S.S. Secondo me ogni spettatore può optare per una soluzione o per l’altra a seconda della sua posizione ideologica di partenza. C’è chi può legittimamente ritenere che il film termini con un happy end e che Vincent alla fine si salvi perché ritrova finalmente un lavoro, e chi invece può vedere nei suoi occhi tristi e perplessi una sorta di resa alla necessità, preconizzando per il personaggio un futuro da consulente senza entusiasmo, in una prospettiva tutto sommato soffocante e perdente…

G.C. Ma nella realtà del management contemporaneo come finirebbe una storia così? Ammesso che sia credibile che una vicenda simile possa verificarsi…

S.S. Credibile lo è sicuramente. Il film, come è noto, trae spunto da una storia vera, successa in Francia, e conclusa con lo sterminio della famiglia da parte del protagonista. Ma era un caso, come dire, patologico. Di fatto, quel che mi pare poco plausibile è che un manager reagisca alla perdita del lavoro (ammesso che non sia stata una perdita volontaria) con tale fatalistica rassegnazione. In genere i quarantenni che si trovano in una situazione simile si danno da fare con tutte le loro forze per rientrare al più presto, le provano tutte pur di non sentirsi esclusi, o “finiti”. E in genere riescono anche a rientrare, almeno in Italia, anche se spesso non con lo stesso ruolo che avevano in precedenza. Il film di Cantet, da questo punto di vista, non si può certo definire “realistico”. Ma non è detto che nel cinema dobbiamo cercare sempre e soltanto uno specchio della realtà…

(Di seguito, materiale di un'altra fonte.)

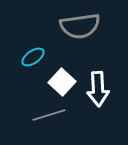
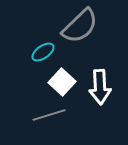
gray semicircle: rotated 36 degrees counterclockwise
cyan ellipse: moved 10 px right, 5 px up
white arrow: moved 2 px right, 2 px up
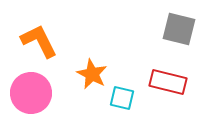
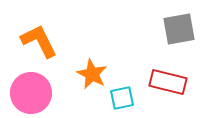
gray square: rotated 24 degrees counterclockwise
cyan square: rotated 25 degrees counterclockwise
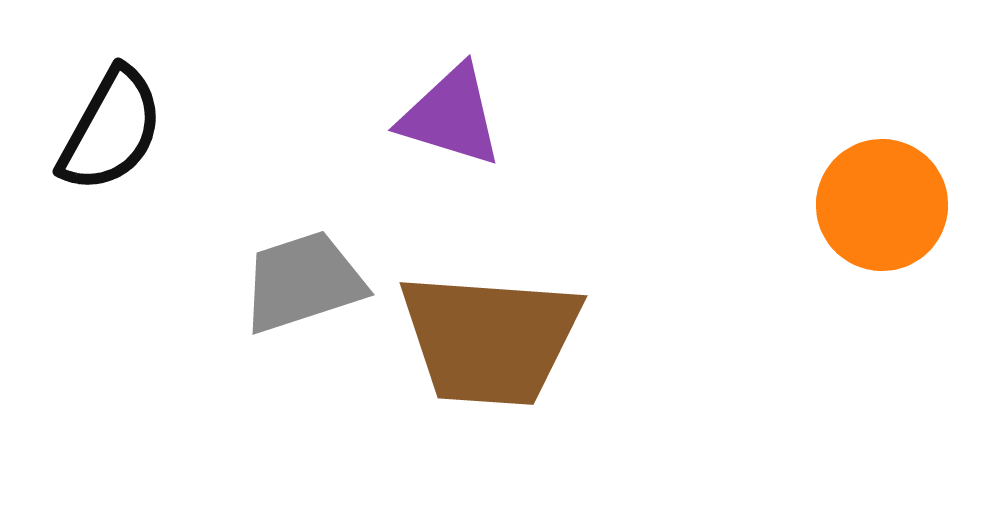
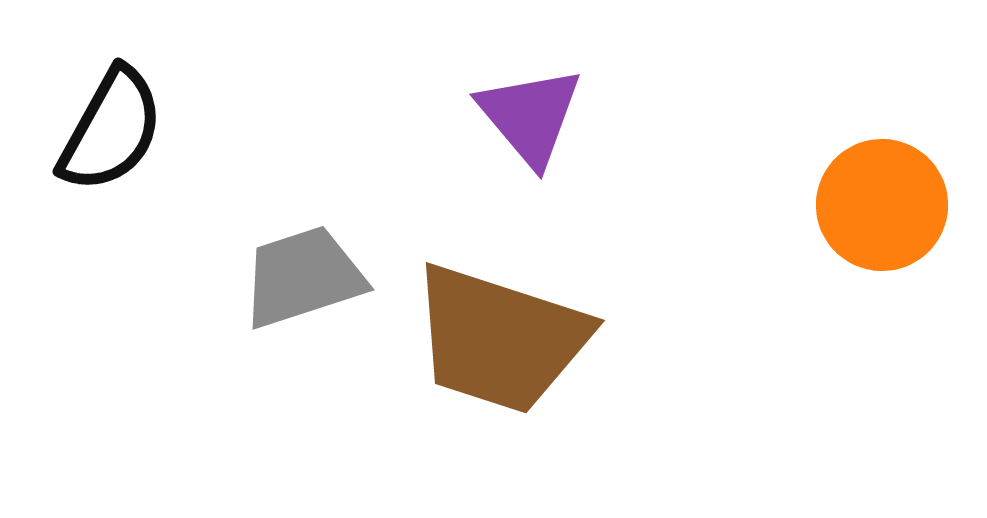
purple triangle: moved 79 px right; rotated 33 degrees clockwise
gray trapezoid: moved 5 px up
brown trapezoid: moved 10 px right; rotated 14 degrees clockwise
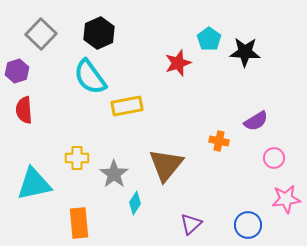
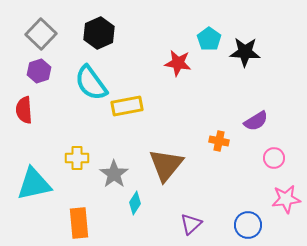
red star: rotated 28 degrees clockwise
purple hexagon: moved 22 px right
cyan semicircle: moved 1 px right, 6 px down
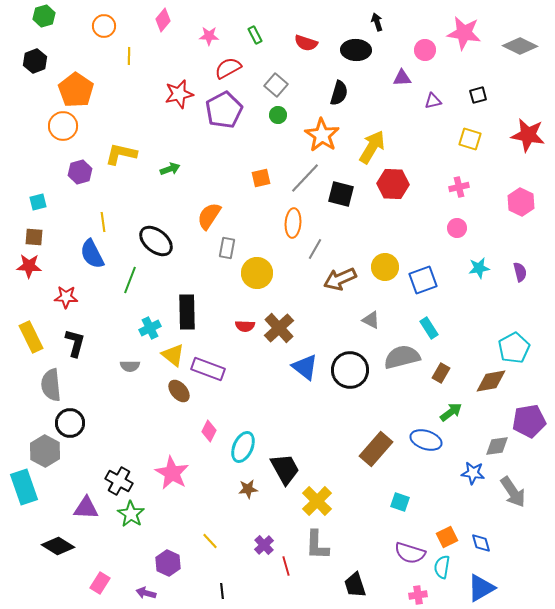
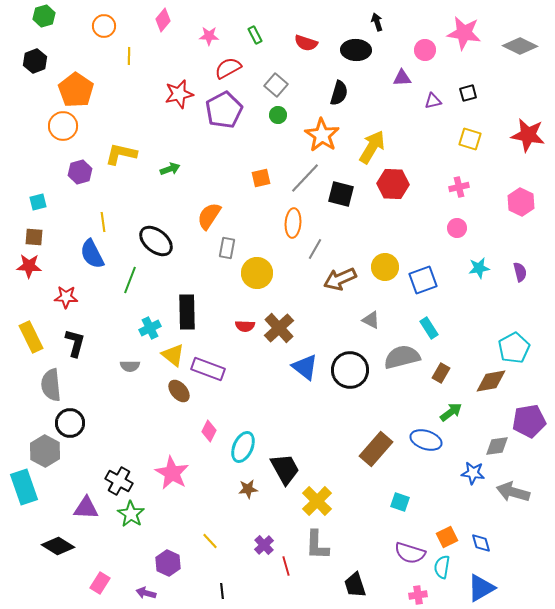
black square at (478, 95): moved 10 px left, 2 px up
gray arrow at (513, 492): rotated 140 degrees clockwise
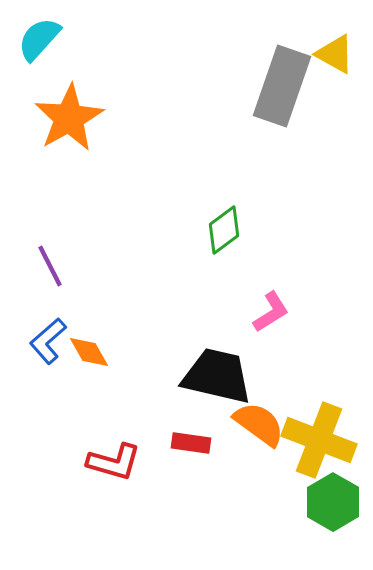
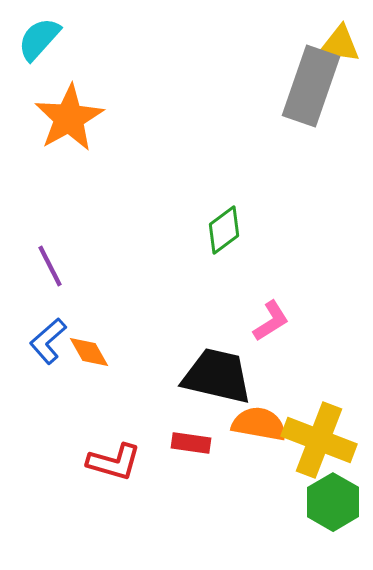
yellow triangle: moved 5 px right, 10 px up; rotated 21 degrees counterclockwise
gray rectangle: moved 29 px right
pink L-shape: moved 9 px down
orange semicircle: rotated 26 degrees counterclockwise
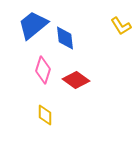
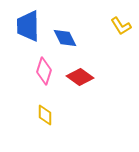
blue trapezoid: moved 5 px left, 1 px down; rotated 52 degrees counterclockwise
blue diamond: rotated 20 degrees counterclockwise
pink diamond: moved 1 px right, 1 px down
red diamond: moved 4 px right, 3 px up
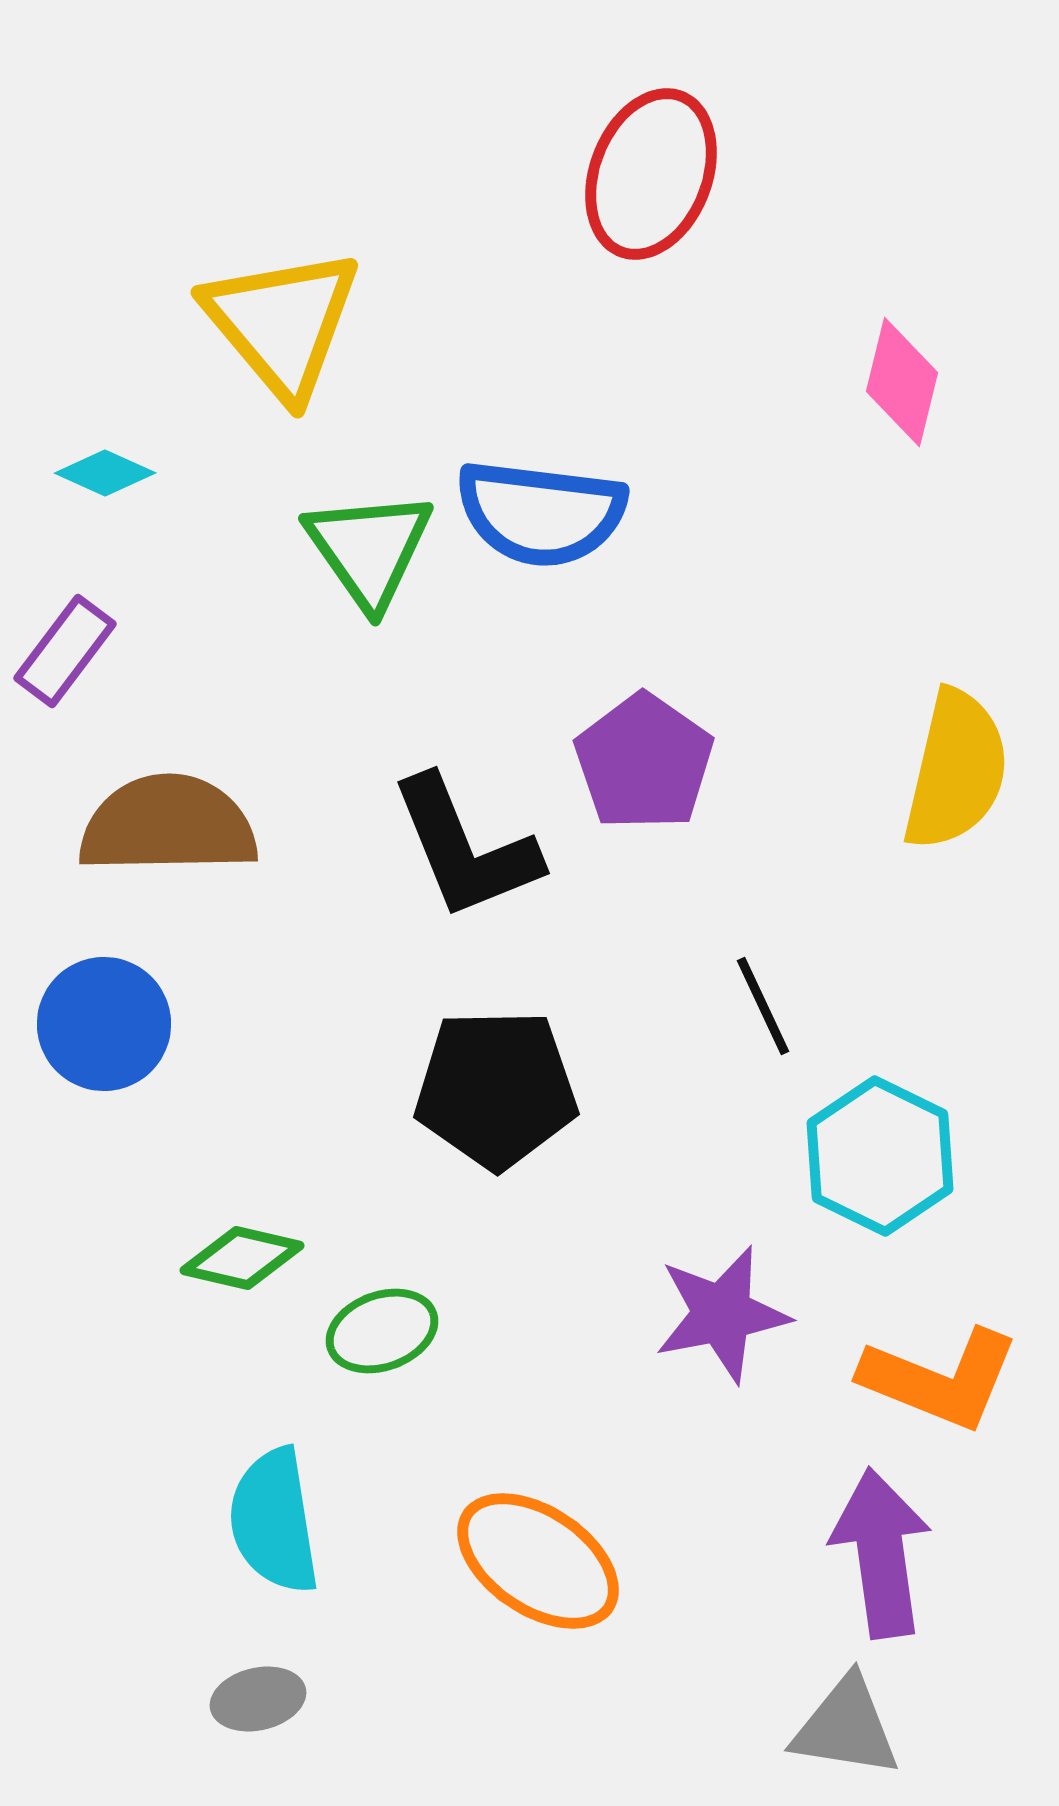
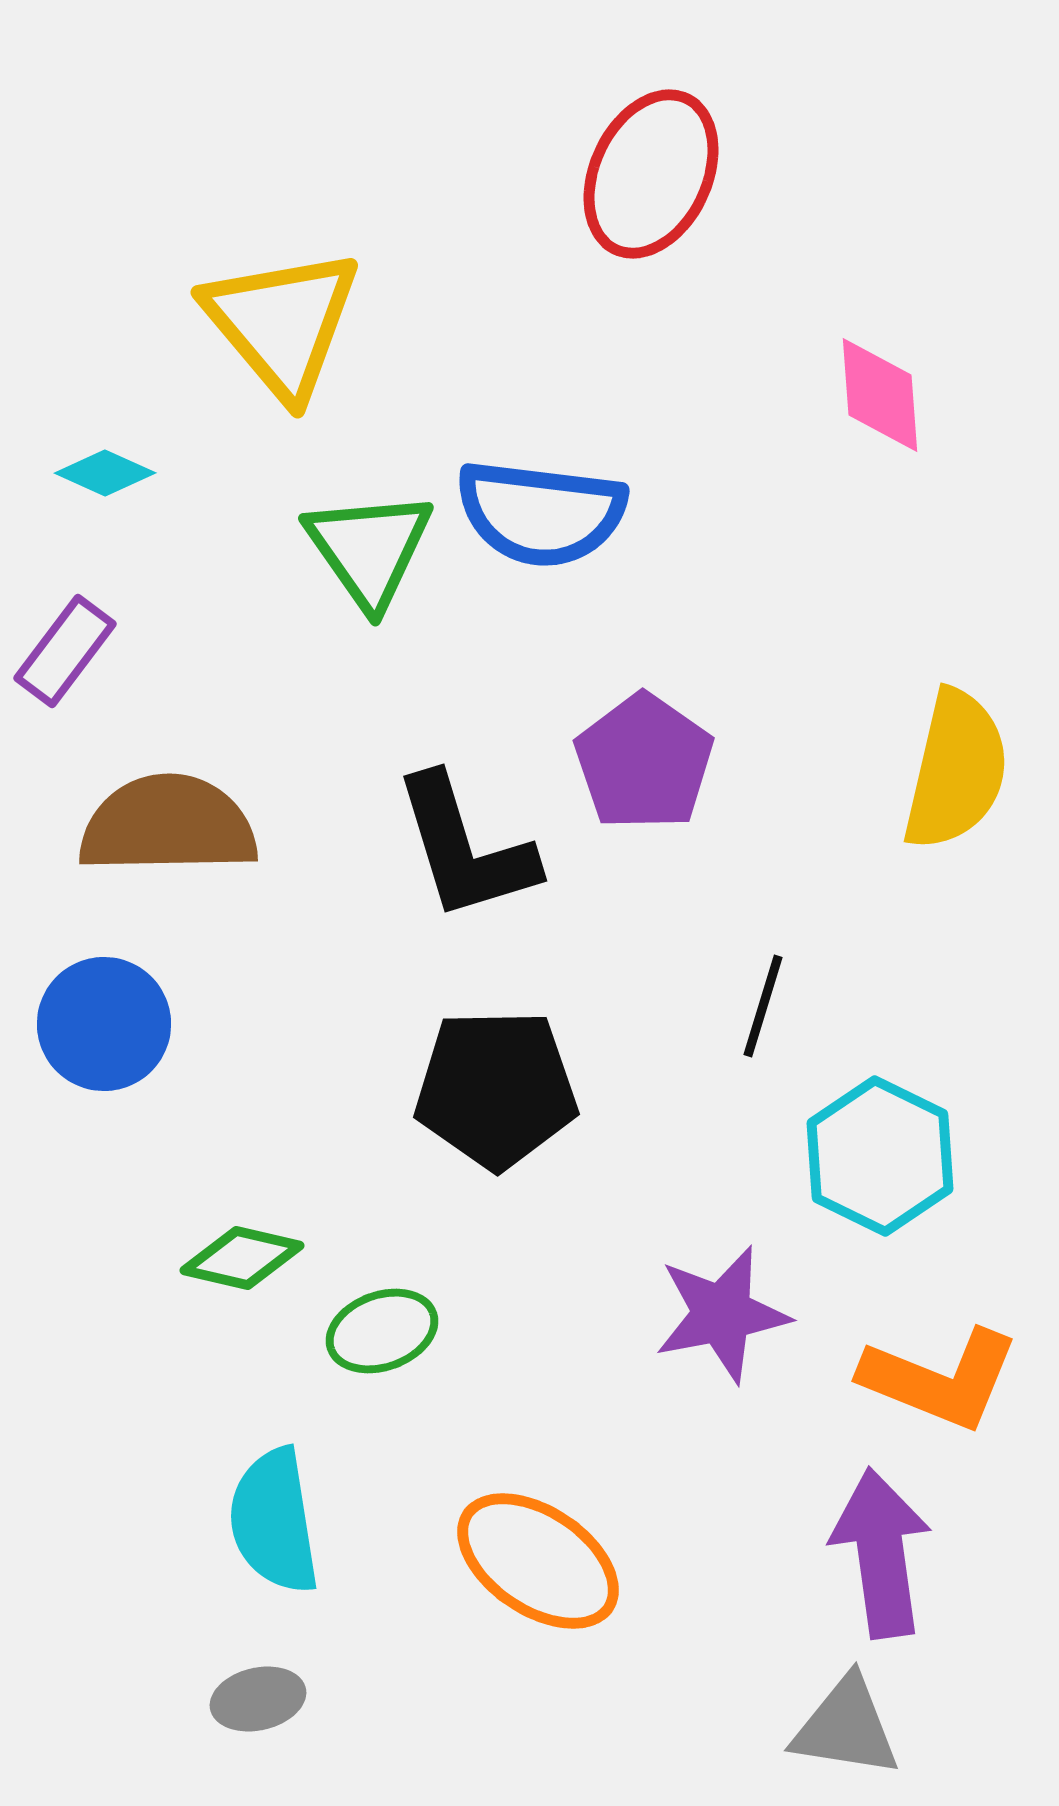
red ellipse: rotated 4 degrees clockwise
pink diamond: moved 22 px left, 13 px down; rotated 18 degrees counterclockwise
black L-shape: rotated 5 degrees clockwise
black line: rotated 42 degrees clockwise
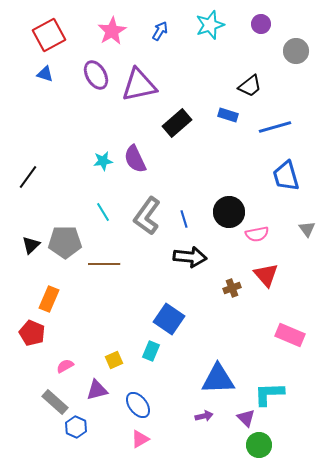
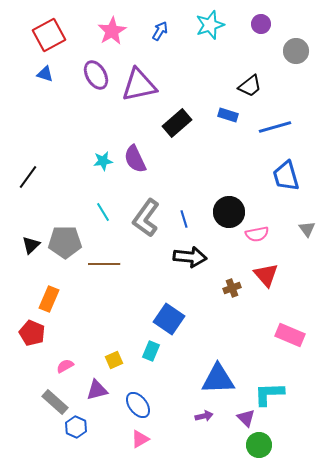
gray L-shape at (147, 216): moved 1 px left, 2 px down
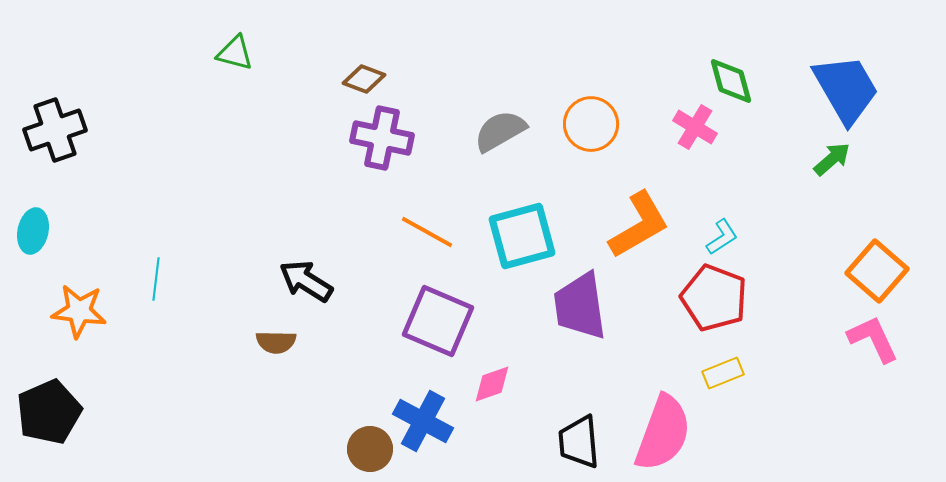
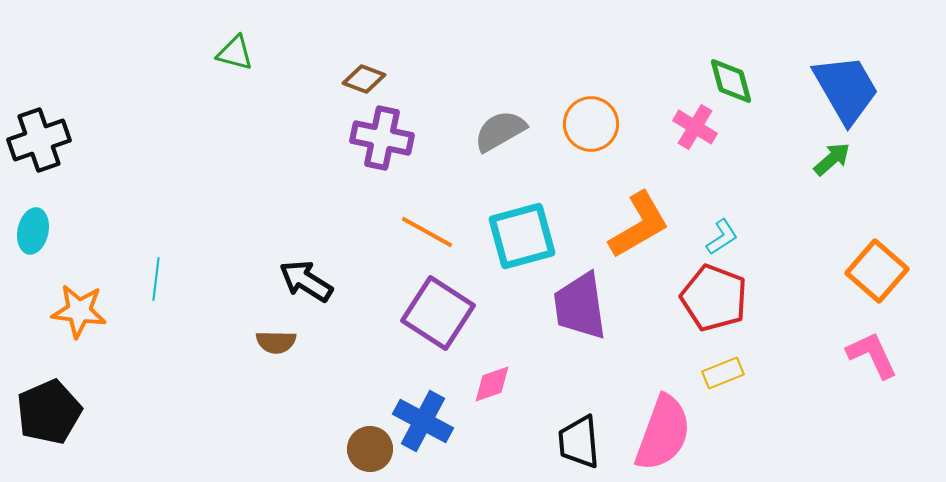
black cross: moved 16 px left, 10 px down
purple square: moved 8 px up; rotated 10 degrees clockwise
pink L-shape: moved 1 px left, 16 px down
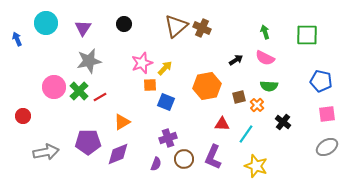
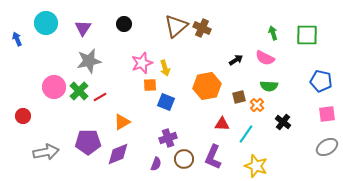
green arrow: moved 8 px right, 1 px down
yellow arrow: rotated 119 degrees clockwise
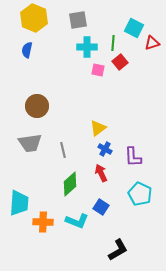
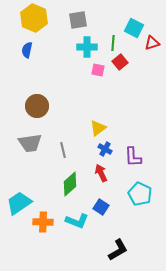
cyan trapezoid: rotated 128 degrees counterclockwise
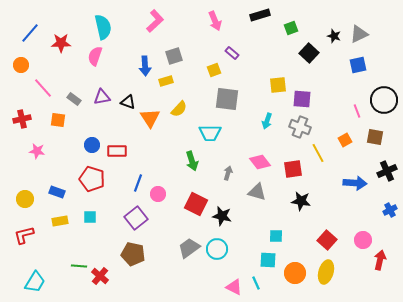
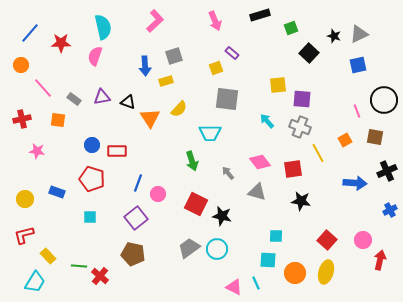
yellow square at (214, 70): moved 2 px right, 2 px up
cyan arrow at (267, 121): rotated 119 degrees clockwise
gray arrow at (228, 173): rotated 56 degrees counterclockwise
yellow rectangle at (60, 221): moved 12 px left, 35 px down; rotated 56 degrees clockwise
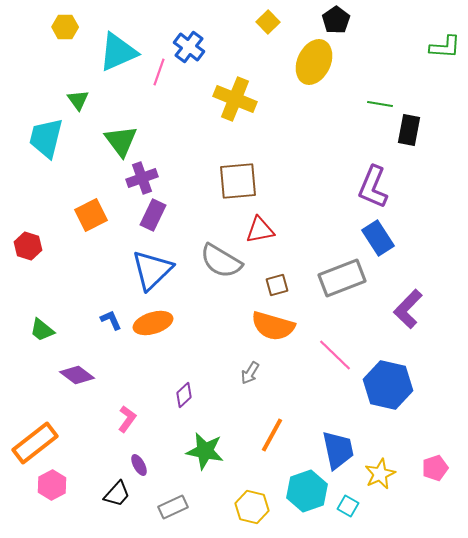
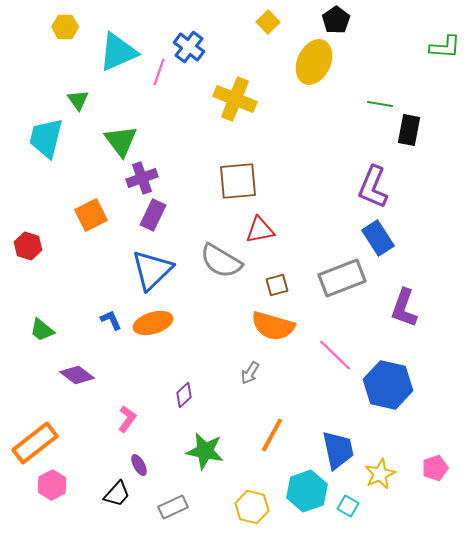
purple L-shape at (408, 309): moved 4 px left, 1 px up; rotated 24 degrees counterclockwise
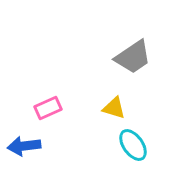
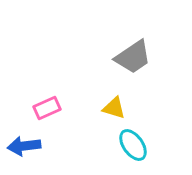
pink rectangle: moved 1 px left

G.C. Infatti. Credo che A tempo pieno vada letto piuttosto come un apologo, o come una parabola. E che possa insegnare a tutti qualcosa, se non altro sulla vischiosità con cui tendiamo troppo spesso a individuare nei simboli più appariscenti della nostra condizione professionale anche gli elementi distintivi della nostra identità.